___ Given entries

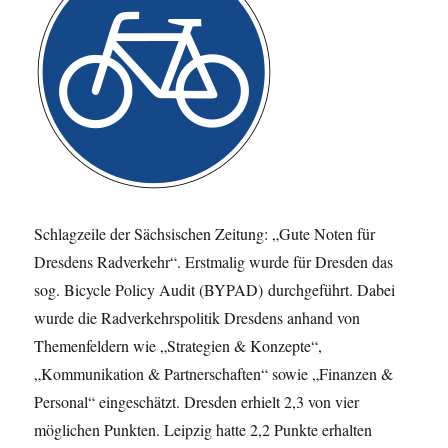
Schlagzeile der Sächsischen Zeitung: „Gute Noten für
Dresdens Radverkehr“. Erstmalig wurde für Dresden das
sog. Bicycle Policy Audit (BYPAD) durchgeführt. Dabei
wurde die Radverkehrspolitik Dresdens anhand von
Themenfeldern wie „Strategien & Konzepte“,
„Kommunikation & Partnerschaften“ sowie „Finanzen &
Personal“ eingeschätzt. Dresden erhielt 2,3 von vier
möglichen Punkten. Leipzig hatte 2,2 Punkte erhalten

______
___ Given entries

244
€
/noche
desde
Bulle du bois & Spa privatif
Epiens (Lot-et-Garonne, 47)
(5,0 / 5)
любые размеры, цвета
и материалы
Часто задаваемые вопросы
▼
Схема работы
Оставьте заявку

______

▶ [Exercise objective]
Transcribe the records above exactly, beginning at the line that contains "любые размеры, цвета" and ending with the line that contains "Оставьте заявку", both included, and nothing else.

▶ [Answer to the problem]
любые размеры, цвета
и материалы
Часто задаваемые вопросы
▼
Схема работы
Оставьте заявку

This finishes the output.